Front Nutr. 2021 ;8:671353. Epub 2021 Apr 29. PMID: 33996881
Monosodium glutamate (MSG)-induced abdominal obesity, conventionally caused by hypothalamic damage, is a critical risk factor for health problem. Microbiota-gut-brain axis plays important roles in a variety of metabolic diseases. However, whether gut microbiota is involved in the pathogenesis for MSG-induced abdominal obesity and the effect of quercetin on it remains unclear.
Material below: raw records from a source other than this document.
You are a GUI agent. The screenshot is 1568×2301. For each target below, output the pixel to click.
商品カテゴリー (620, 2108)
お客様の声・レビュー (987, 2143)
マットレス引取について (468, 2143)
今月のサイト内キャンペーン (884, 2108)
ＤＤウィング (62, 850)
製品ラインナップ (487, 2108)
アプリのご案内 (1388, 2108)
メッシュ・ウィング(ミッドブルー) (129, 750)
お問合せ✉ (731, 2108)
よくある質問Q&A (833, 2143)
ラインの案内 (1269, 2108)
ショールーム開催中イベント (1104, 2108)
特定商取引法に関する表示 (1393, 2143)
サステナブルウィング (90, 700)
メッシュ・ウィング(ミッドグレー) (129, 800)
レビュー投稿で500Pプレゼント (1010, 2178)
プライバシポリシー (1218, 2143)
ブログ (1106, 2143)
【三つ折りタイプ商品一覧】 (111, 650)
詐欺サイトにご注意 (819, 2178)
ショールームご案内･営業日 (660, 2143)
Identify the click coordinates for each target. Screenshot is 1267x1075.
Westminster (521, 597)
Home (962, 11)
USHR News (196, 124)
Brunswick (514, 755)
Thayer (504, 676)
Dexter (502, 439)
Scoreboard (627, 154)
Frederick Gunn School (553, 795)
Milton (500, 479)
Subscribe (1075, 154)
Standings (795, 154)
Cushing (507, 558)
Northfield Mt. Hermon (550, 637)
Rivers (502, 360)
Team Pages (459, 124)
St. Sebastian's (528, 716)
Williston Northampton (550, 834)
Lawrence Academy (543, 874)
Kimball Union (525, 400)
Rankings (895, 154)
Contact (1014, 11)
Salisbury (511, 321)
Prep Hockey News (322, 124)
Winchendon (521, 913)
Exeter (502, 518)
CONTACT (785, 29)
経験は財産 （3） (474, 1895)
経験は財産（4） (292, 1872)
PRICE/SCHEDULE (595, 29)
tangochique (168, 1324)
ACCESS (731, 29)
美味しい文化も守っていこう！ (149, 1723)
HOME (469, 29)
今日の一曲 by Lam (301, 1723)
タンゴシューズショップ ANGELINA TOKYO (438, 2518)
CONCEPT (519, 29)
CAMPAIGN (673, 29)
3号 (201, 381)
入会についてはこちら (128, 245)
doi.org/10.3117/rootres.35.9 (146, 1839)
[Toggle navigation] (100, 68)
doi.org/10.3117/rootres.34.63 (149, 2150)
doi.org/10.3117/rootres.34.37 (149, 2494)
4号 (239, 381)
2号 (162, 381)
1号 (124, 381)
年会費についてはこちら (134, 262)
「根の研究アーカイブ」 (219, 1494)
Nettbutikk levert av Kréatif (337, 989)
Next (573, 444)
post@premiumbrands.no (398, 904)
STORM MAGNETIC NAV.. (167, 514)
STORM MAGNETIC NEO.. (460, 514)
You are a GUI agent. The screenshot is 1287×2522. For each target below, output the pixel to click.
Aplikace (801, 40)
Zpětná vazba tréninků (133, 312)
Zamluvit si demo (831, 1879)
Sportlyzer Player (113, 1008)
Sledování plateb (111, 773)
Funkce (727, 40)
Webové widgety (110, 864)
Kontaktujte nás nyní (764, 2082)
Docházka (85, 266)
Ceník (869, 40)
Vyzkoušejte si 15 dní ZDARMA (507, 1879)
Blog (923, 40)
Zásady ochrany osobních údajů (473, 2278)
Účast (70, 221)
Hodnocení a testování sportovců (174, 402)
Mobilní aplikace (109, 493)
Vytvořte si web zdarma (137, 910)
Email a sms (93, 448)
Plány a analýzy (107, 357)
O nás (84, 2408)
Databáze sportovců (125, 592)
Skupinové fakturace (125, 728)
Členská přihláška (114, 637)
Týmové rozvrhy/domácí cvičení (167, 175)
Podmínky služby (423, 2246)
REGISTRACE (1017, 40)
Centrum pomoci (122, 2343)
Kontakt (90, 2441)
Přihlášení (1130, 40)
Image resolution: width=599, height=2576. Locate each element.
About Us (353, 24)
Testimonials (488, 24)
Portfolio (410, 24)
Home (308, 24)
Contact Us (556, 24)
Herein, we find that MSG-induced gut microbiota dysbiosis contributes to neuronal damage in the hypothalamus, as indicated by antibiotics-induced microbiota depletion and co-house treatment. Inspired by this finding, we investigate the mechanism in-depth for MSG-induced abdominal obesity. Liver transcriptome profiling shows retinol metabolism disorder in MSG-induced abdominal obese mice. In which, retinol saturase (RetSat) in the liver is notably up-regulated, and the downstream lipogenesis is correspondingly elevated. Importantly, microbiota depletion or co-house treatment eliminates the difference of RetSat expression in the liver, indicating gut microbiota changes are responsible for liver retinol metabolism disorder. Moreover, this study finds dietary quercetin could modulate MSG-induced gut microbiota dysbiosis, alleviate hypothalamic damage and down-regulate liver RetSat expression, thus ameliorating abdominal obesity. Our study enriches the pathogenesis of MSG-induced abdominal obesity and provides a prebiotic agent to ameliorate abdominal obesity.